Whenever I ask an audience “Who here is Blue Team? Raise your hand if you’re Blue Team.” I tend to have one to two cautious hands go up in the back. I raise my hand as well. I explain “If you are defender, you are blue team.” More hands.
“If you fix bugs. If you patch servers. If you configure the firewall. If you do anything that helps protects your systems or data, you are a defender. YOU are blue team.”
Lots of hands. Now back to my original topic: red team.
“Red team are the attackers. When I do a penetration test, I’m an attacker. When I feed nasty data into your app and talk maliciously to your API; I’m red team. Who here is red team?” Hands go up.
I raise my other hand. Both of my hands are now up.
“As an AppSec person I am both an attacker AND a defender. I am both red and blue team. This makes me purple team. ”

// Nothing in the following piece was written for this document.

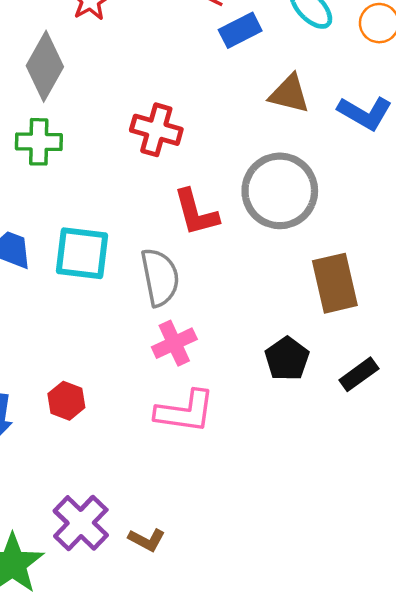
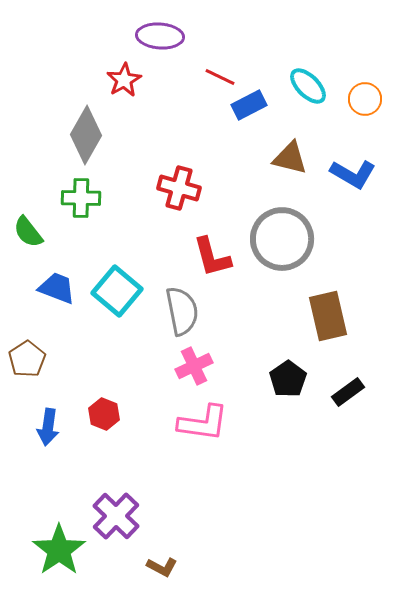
cyan square: (82, 253) -> (117, 291), turned 33
brown L-shape: (147, 540) -> (162, 567), moved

When I created my handle for twitter my original choice of “SheHacksComputers” was 1 character too long. I thought “But that’s what I do, I hack computers.” It was just at this point in my career that I had decided that I wanted to do AppSec full time, as opposed to being a pure red teamer/penetration tester. I was aware that being a red teamer would be more glamorous, and I figured it would likely pay more as well, but AppSec felt like the place I belonged. Especially once I became part of the OWASP community. I knew that I wanted to be able to not only find the problems, I wanted to be able to root out the cause and make sure it never happened again. It just made sense.
And with that, I changed “computers” to “purple”, and the rest is history.